Não existe uma causa única e inequívoca para a estagflação, embora o excesso de oferta monetária desempenhe, frequentemente, um papel central. Outros fatores incluem choques de oferta, excesso de regulação e decisões inadequadas de política monetária.
Em períodos de estagflação, o imobiliário alavancado e as matérias-primas costumam superar o desempenho de ações e obrigações tradicionais. O papel do Bitcoin permanece indefinido, enfrentando o seu primeiro teste real enquanto possível cobertura contra a inflação num cenário de recessão económica efetiva.
O termo “estagflação” resulta da fusão de “estagnação” e “inflação” e descreve um período em que aumentos persistentes de preços ocorrem em simultâneo com recessão económica e subida do desemprego. Este fenómeno destacou-se particularmente nos Estados Unidos e em várias economias desenvolvidas na década de 1970.
A estagflação constitui um paradoxo, contrariando a relação tradicional entre inflação e desemprego prevista pela Curva de Phillips. A teoria clássica antecipa uma descida da inflação perante o aumento do desemprego, visto que o menor poder de compra deveria travar a procura e a subida dos preços.
Na década de 1970, os Estados Unidos e as principais economias registaram uma escalada da inflação — marcada por aumentos rápidos de preços e salários — ao mesmo tempo que a produtividade diminuía e o desemprego subia. A inflação passou de cerca de 1% em meados dos anos 60 para mais de 14% em 1980, um salto sem precedentes.

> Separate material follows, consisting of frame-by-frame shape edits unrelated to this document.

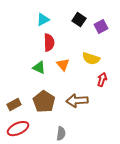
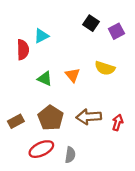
cyan triangle: (43, 20) -> (41, 36), moved
red semicircle: (49, 43) -> (23, 50), moved
red arrow: (102, 80) -> (118, 122), moved
red ellipse: (18, 129) -> (41, 149), moved

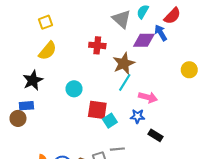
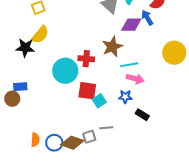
red cross: (97, 45) -> (86, 59), moved
yellow circle: (189, 70) -> (174, 53), size x1.5
black star: (33, 80) -> (25, 48), moved, turned 30
cyan line: (125, 82) -> (129, 65), moved, turned 48
cyan circle: (74, 89) -> (65, 71), size x1.6

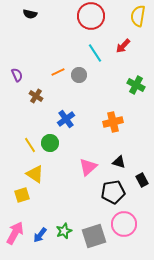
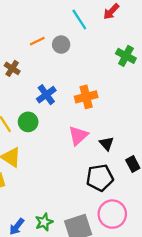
orange cross: (113, 122) -> (86, 97), moved
black triangle: (119, 162) -> (107, 144), turned 32
pink triangle: (88, 167) -> (78, 136), moved

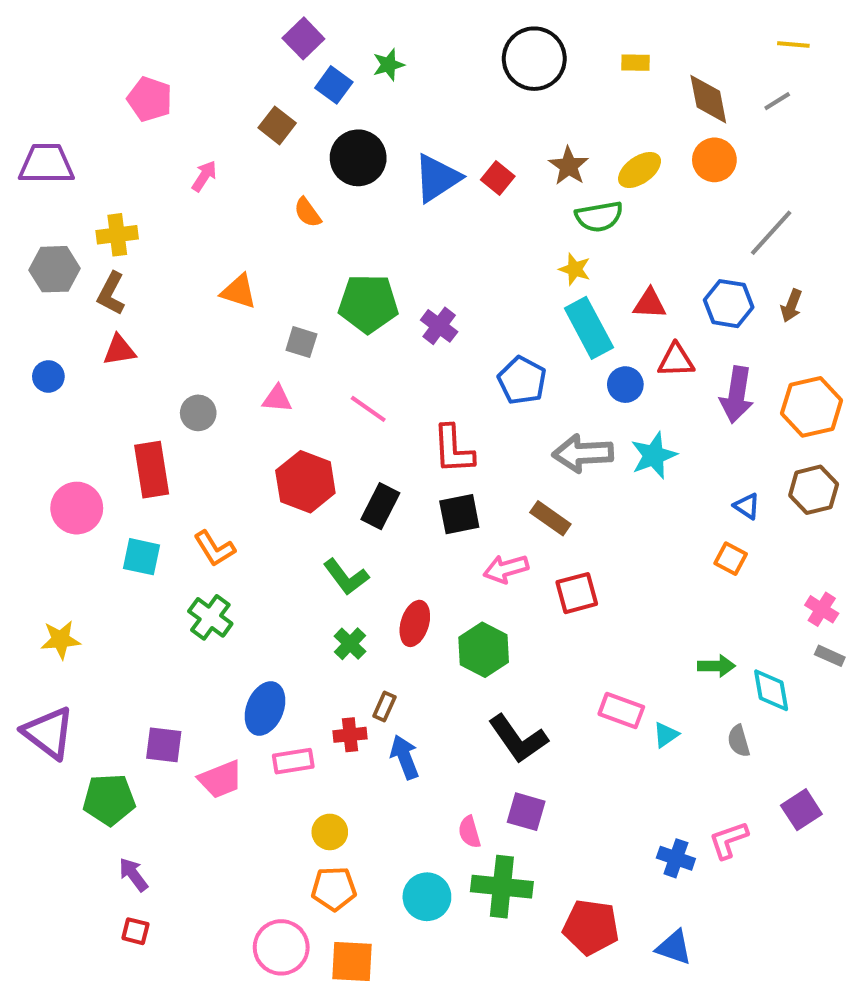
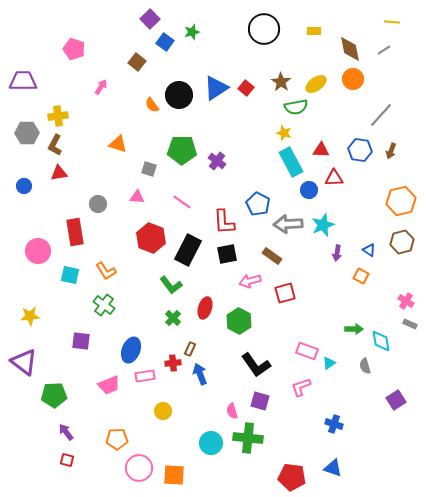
black circle: (358, 158) -> (179, 95), moved
blue pentagon: (522, 381) -> (258, 204), moved
purple arrow: (737, 395) -> (337, 253), moved, size x0.6
black rectangle: (380, 506) -> (188, 250), size x1.4
purple square: (164, 745) -> (81, 341), moved
pink L-shape: (729, 840) -> (301, 387), moved
orange pentagon: (334, 889) -> (117, 439), moved
red pentagon: (591, 927) -> (292, 477), moved

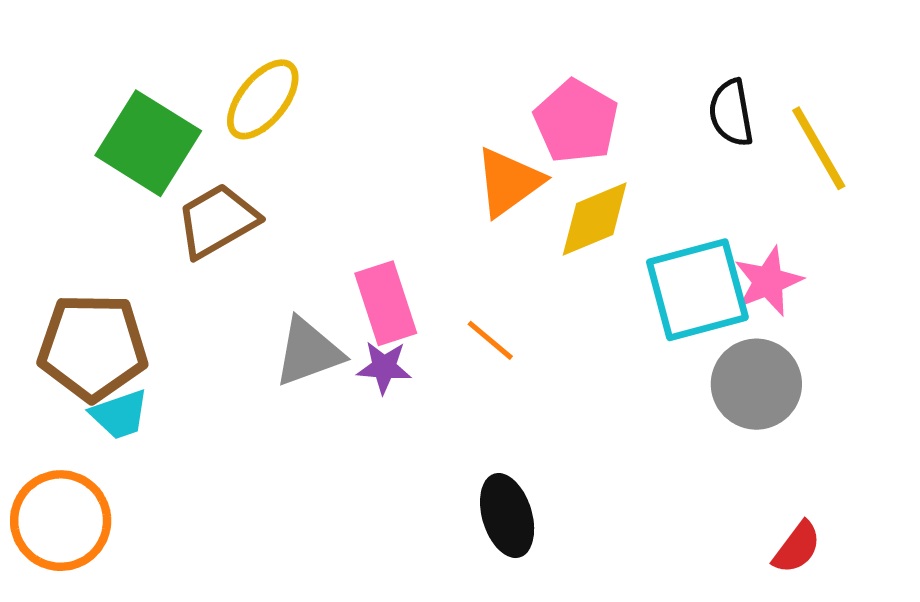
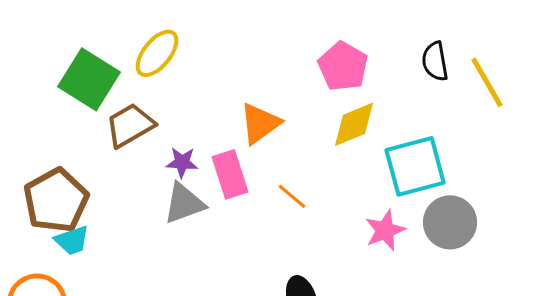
orange triangle: (509, 182) -> (260, 123), moved
pink star: (768, 281) -> (385, 230), moved
brown pentagon: (93, 347) -> (56, 200), turned -30
purple star: (384, 367) -> (182, 162), moved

A estagflação é particularmente prejudicial, pois, mesmo com a procura dos consumidores enfraquecida pelo desemprego, os preços mantêm-se elevados, impondo uma pressão dupla sobre a economia. Os consumidores dispõem de menos recursos, mas continuam a pagar mais pelos bens essenciais. O resultado é um ciclo vicioso, que afeta empresas, consumidores e governos e restringe as opções de política económica.
Para perceber o impacto da estagflação nos mercados financeiros atuais, é fundamental compreender o que são as criptomoedas, como funcionam e de que modo os seus preços e capitalizações reagem em diferentes contextos económicos.
A estagflação resulta de uma combinação de fatores complexos e interligados — excesso de oferta monetária, regulação inadequada, controlos artificiais de preços e choques externos de oferta. O episódio dos anos 70 ilustra como vários fatores podem convergir e provocar este cenário adverso.
A Guerra do Vietname foi um elemento central à época. O seu término teve repercussões económicas globais, já que o esforço de guerra alimentou a expansão monetária, lançando as bases para a inflação posterior. A desmobilização militar inundou ainda o mercado de trabalho, aumentando o desemprego.
A multiplicação por quatro dos preços do petróleo na década de 1970 — devido à crise petrolífera de 1973 e a choques energéticos subsequentes — agravou o contexto. O choque de oferta fez disparar os custos de produção em todo o setor industrial, encarecendo os produtos ao consumidor e reduzindo a produção.
Em última análise, a Reserva Federal dos EUA, sob Paul Volcker, adotou medidas drásticas, elevando as taxas de juro acima dos 19% para travar a inflação. Esta política restritiva, embora necessária, teve efeitos dolorosos para a economia. A recuperação demorou quase uma década até restabelecer o crescimento sustentável.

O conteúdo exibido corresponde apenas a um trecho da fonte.